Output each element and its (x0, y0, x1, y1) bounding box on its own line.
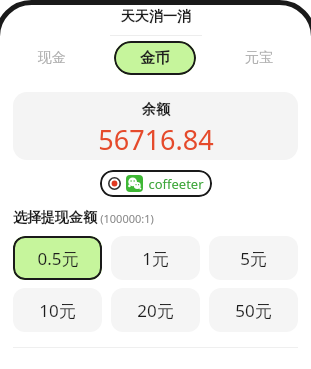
button[interactable]: 余额 (13, 92, 298, 160)
button[interactable]: 0.5元 (13, 236, 102, 280)
staticText: 5元 (240, 247, 267, 270)
other: WeChat (126, 175, 143, 192)
staticText: 20元 (137, 299, 174, 322)
staticText: 0.5元 (37, 247, 79, 270)
staticText: 金币 (140, 49, 170, 68)
staticText: 天天消一消 (121, 8, 191, 26)
staticText: coffeeter (148, 175, 204, 193)
button[interactable]: 金币 (114, 41, 196, 75)
staticText: 余额 (142, 101, 170, 119)
button[interactable]: 元宝 (207, 36, 311, 79)
staticText: 选择提现金额 (13, 209, 97, 227)
button[interactable]: 20元 (111, 288, 200, 332)
button[interactable]: 50元 (209, 288, 298, 332)
staticText: 50元 (235, 299, 272, 322)
button[interactable]: 1元 (111, 236, 200, 280)
button[interactable]: WeChat (100, 170, 212, 197)
staticText: 56716.84 (98, 121, 214, 158)
button[interactable]: 现金 (0, 36, 103, 79)
staticText: 1元 (142, 247, 169, 270)
staticText: 现金 (38, 49, 66, 67)
button[interactable]: 5元 (209, 236, 298, 280)
staticText: 元宝 (245, 49, 273, 67)
staticText: 10元 (39, 299, 76, 322)
button[interactable]: 10元 (13, 288, 102, 332)
staticText: (100000:1) (100, 211, 154, 226)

- - - - -

BRIEF:
Find every line in the records that uses the string "WeChat", then copy it.

EXPECTED OUTPUT:
other: WeChat (126, 175, 143, 192)
button[interactable]: WeChat (100, 170, 212, 197)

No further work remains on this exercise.